**Instructions to follow:** In the entries below, find the line containing "Locate an element" and the line containing "What do you see at coordinates (691, 810)". Copy those two lines and everything between them exactly, and only that.

**Input data:**
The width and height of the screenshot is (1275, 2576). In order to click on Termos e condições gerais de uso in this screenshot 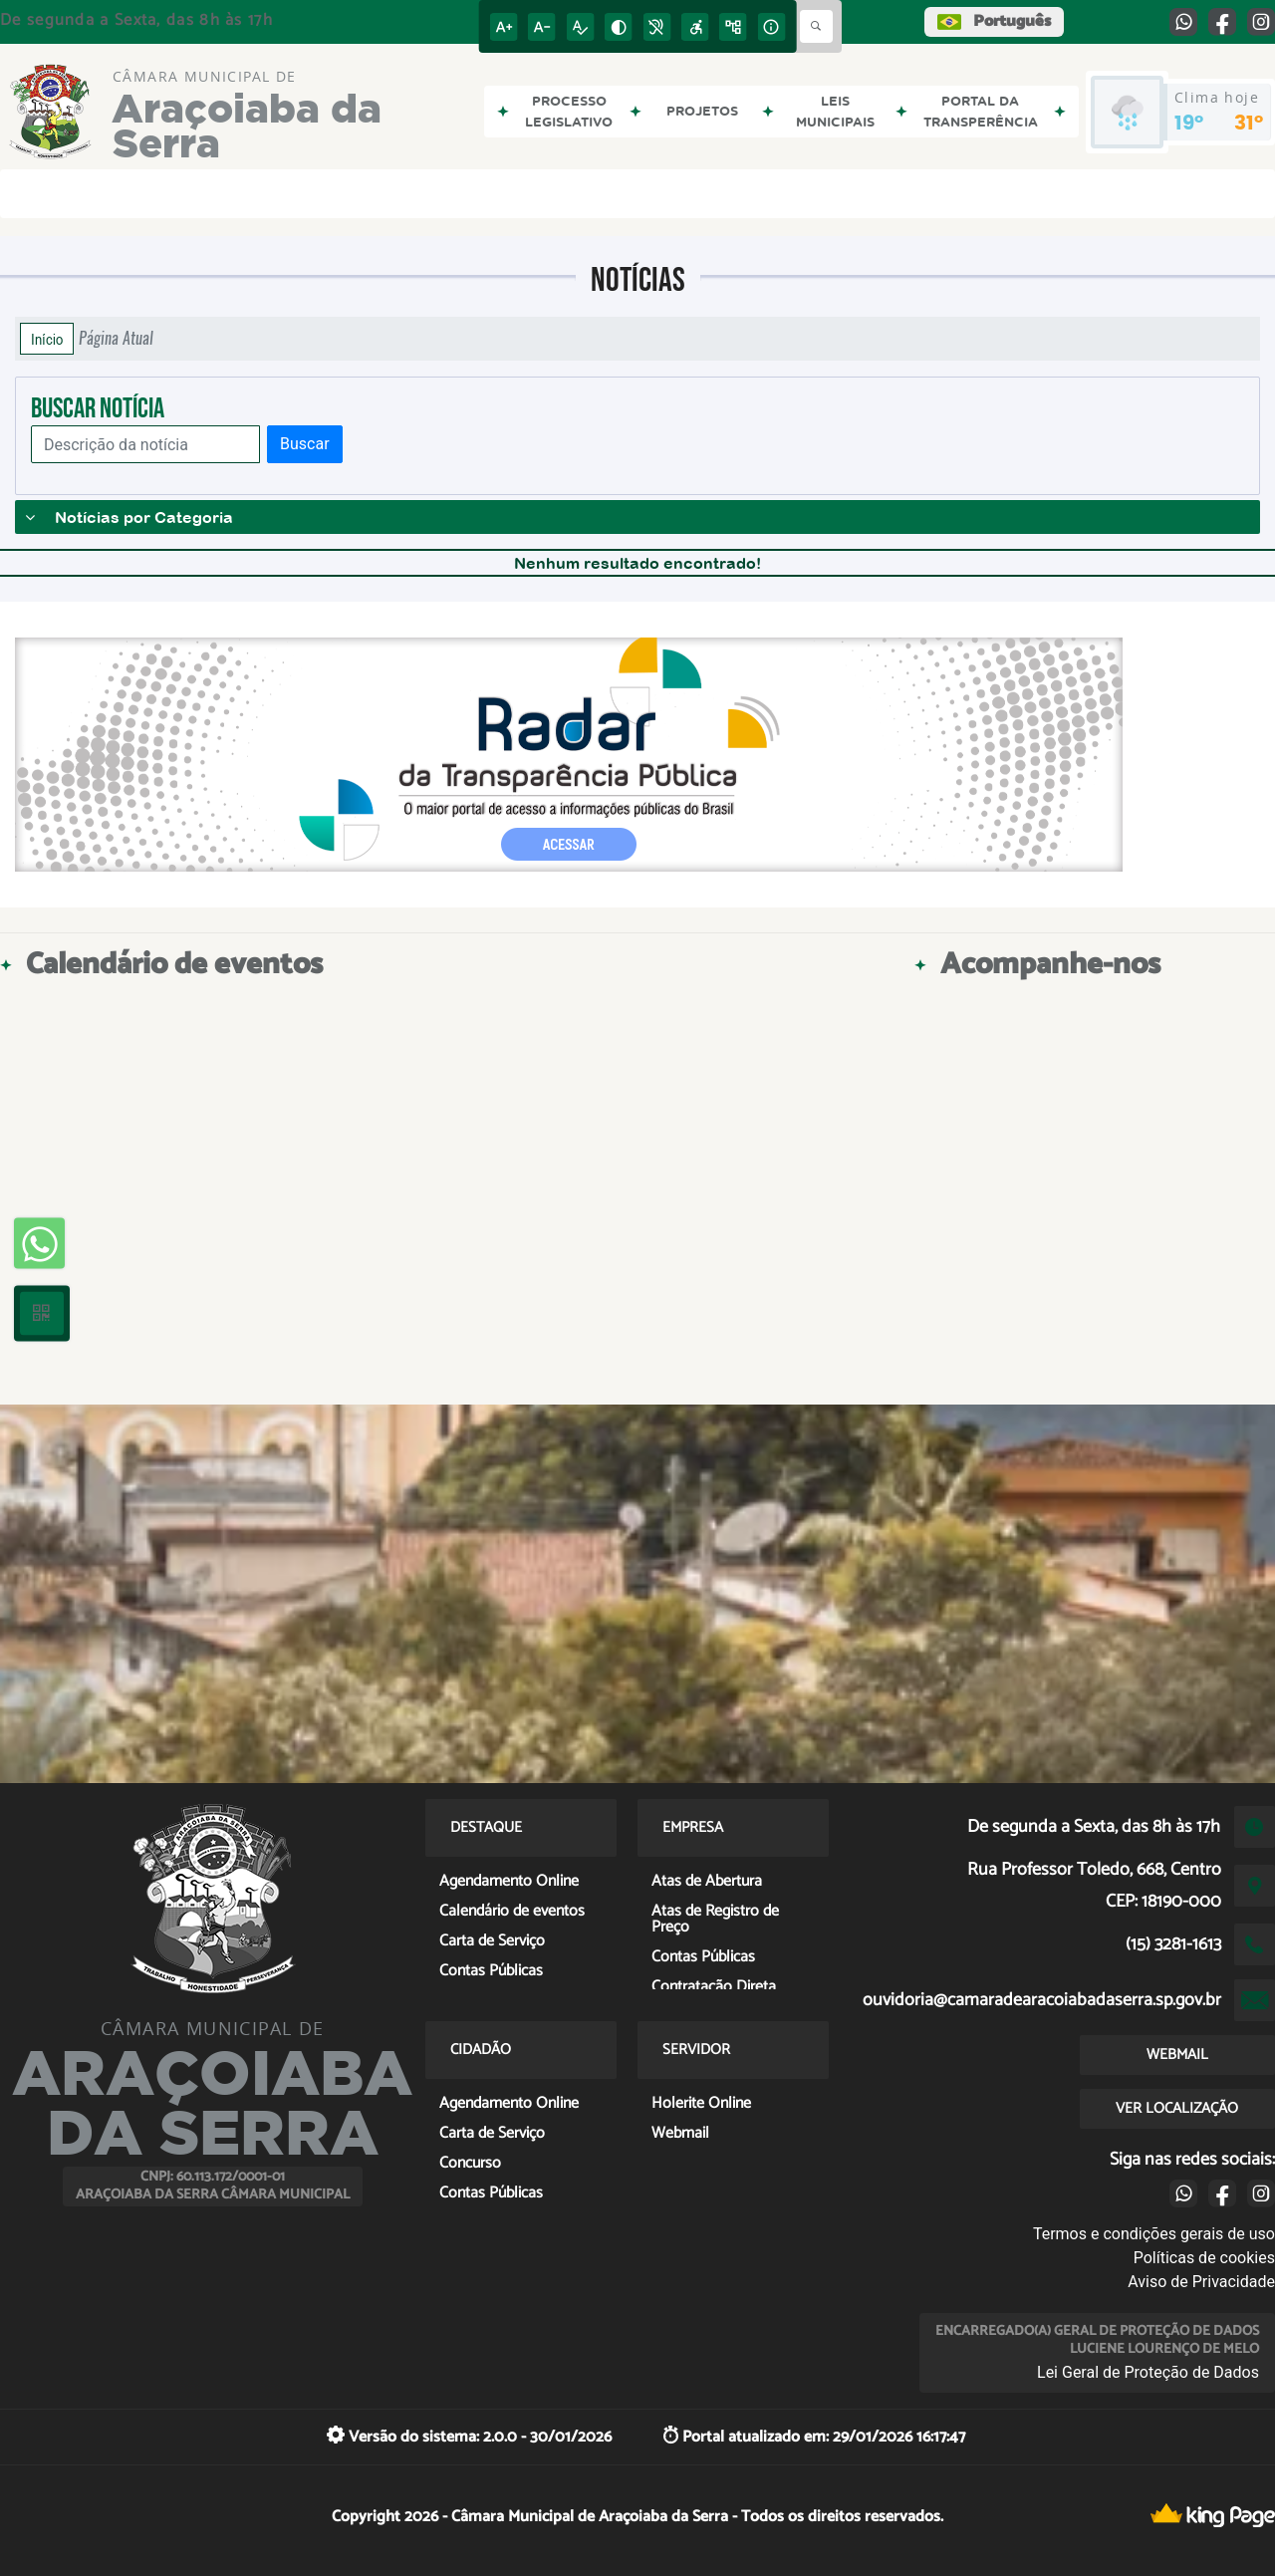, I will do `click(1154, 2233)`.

...

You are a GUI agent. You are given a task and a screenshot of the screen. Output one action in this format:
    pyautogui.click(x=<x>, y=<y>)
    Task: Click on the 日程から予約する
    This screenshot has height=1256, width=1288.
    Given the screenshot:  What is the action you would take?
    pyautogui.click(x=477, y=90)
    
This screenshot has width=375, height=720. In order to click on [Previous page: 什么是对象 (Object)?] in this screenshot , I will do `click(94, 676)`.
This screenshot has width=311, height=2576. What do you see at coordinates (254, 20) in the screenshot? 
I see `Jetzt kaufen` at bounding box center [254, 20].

* * *

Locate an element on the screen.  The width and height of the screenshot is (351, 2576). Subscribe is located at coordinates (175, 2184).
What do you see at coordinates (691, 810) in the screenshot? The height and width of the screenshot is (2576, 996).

**Solution to this problem:**
Locate an element on the screen.  The width and height of the screenshot is (351, 2576). Subscribe is located at coordinates (175, 2184).
What do you see at coordinates (691, 810) in the screenshot? The height and width of the screenshot is (2576, 996).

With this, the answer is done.